Eu vejo e oiço, pensou o malmequer; o sol aquece-me e o vento
acaricia-me. Oh! não tenho razão de me queixar.
Dentro da sebe havia muitas flores altivas, aristocráticas; quanto menos
aroma tinham, mais orgulhosas se aprumam. As dálias inchavam-se para
parecerem maiores do que as rosas; mas não é o tamanho que faz a rosa.

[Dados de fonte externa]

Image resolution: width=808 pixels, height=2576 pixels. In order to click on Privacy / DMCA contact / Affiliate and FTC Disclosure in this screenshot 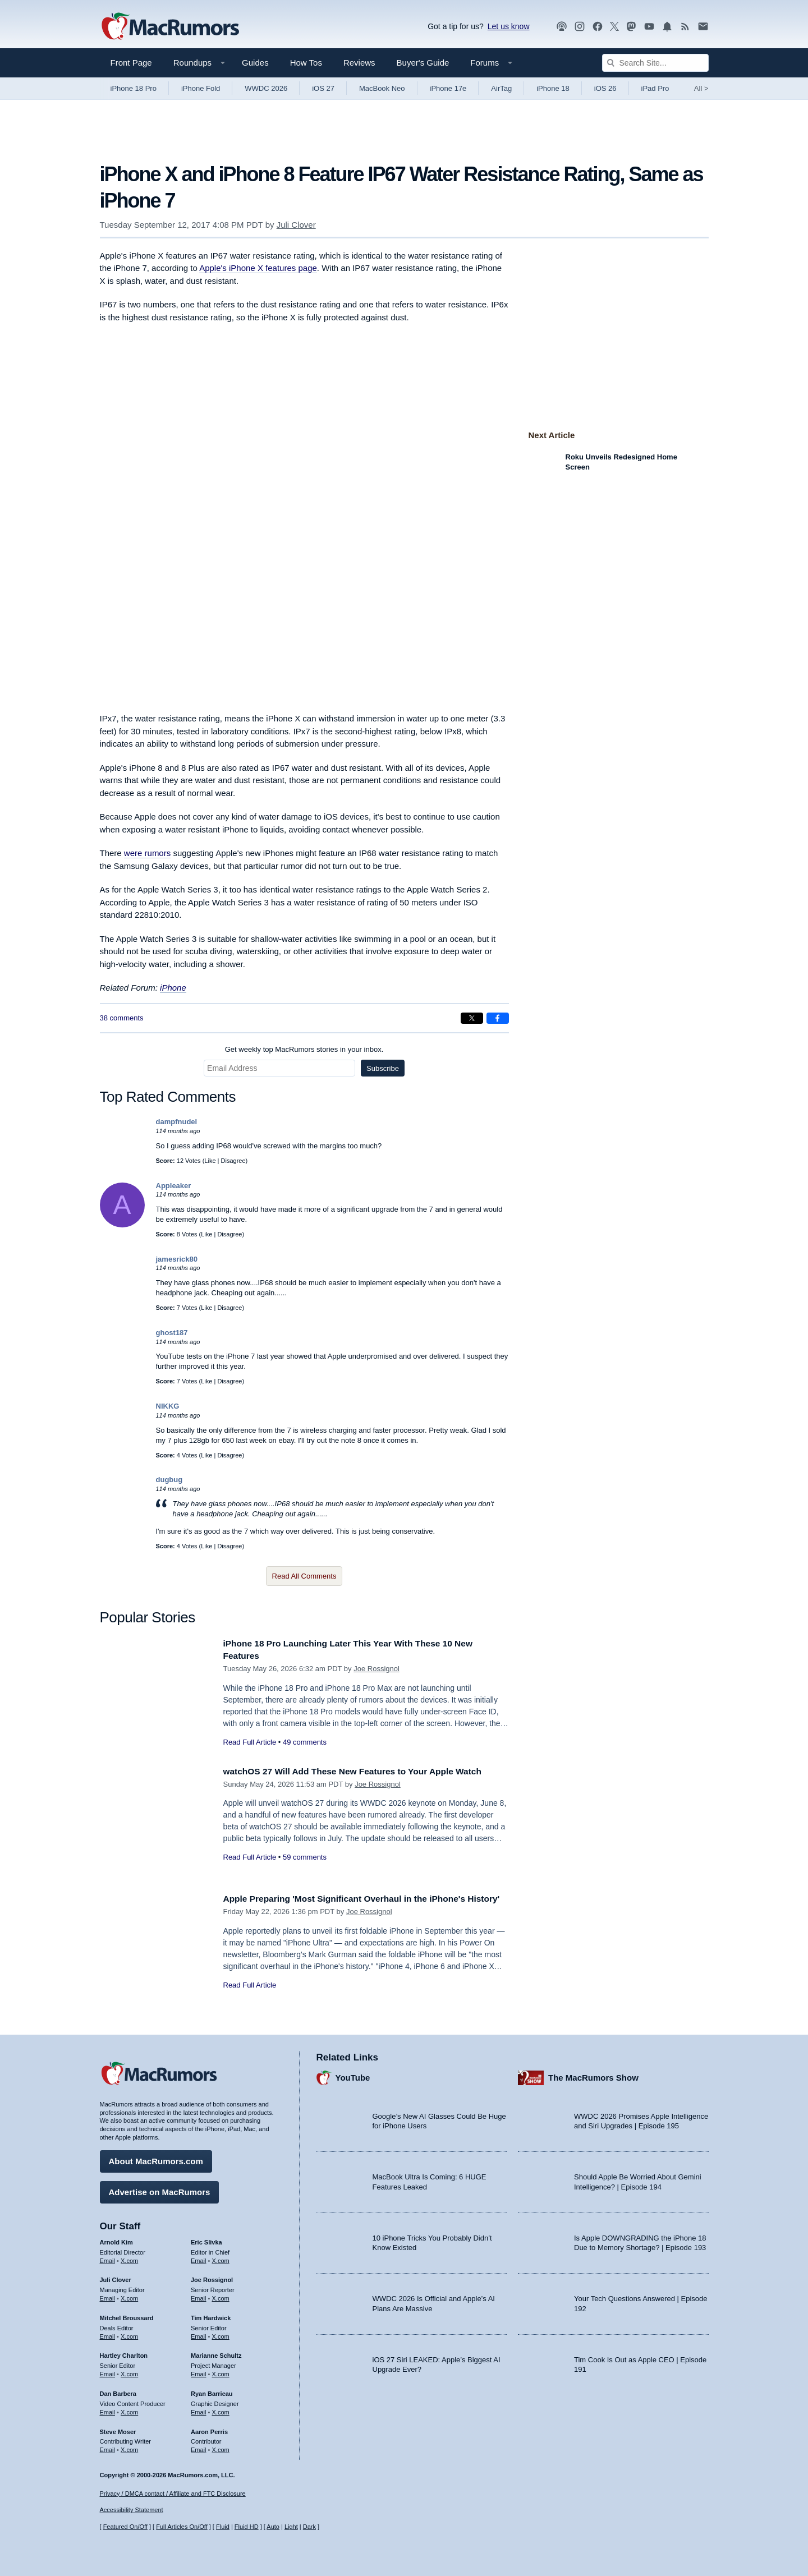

As tulipas brilhavam pela belleza das suas côres, pavoneando-se
pretensiosamente. Não se dignaram de lançar um olhar para o pequeno
malmequer, enquanto que o pobrezinho admirava-as, exclamando: "como são
ricas e bonitas! A cotovia irá certamente visitar-as. Graças a Deus,
poderei assistir a este belo espectáculo." E no mesmo instante a
cotovia dirigiu o seu vôo, não para as dálias e tulipas, mas para a
relva, junto do pobre malmequer, que morto d'alegria não sabia o que
havia de pensar.
O passarinho poz-se a saltitar à roda dele, cantando: Como a erva é
macia! oh! que encantadora florinha, com um coração de ouro, vestida de
prata!
Não se pode fazer ideia da felicidade do malmequer. A ave acariciou-o com
o bico, cantou outra vez diante d'elle, e perdeu-se depois no azul do
firmamento. Durante mais de um quarto d'hora não pôde o malmequer
reprimir a sua comoção. Meio envergonhado, mas todo contente, olhou
para as outras flores do jardim, que, como testemunhas da honra que
acaba de receber, deviam avaliar muito bem a sua alegria natural; mas as
tulipas estavam cada vez mais aprumadas; a sua haste vermelha e
ponteada manifestava o despeito. As dálias tinham a cabeça toda
inchada. Se elas pudessem falar, teriam dito coisas bem desagradáveis
ao pobre malmequer. A florinha viu isto, e ficou triste.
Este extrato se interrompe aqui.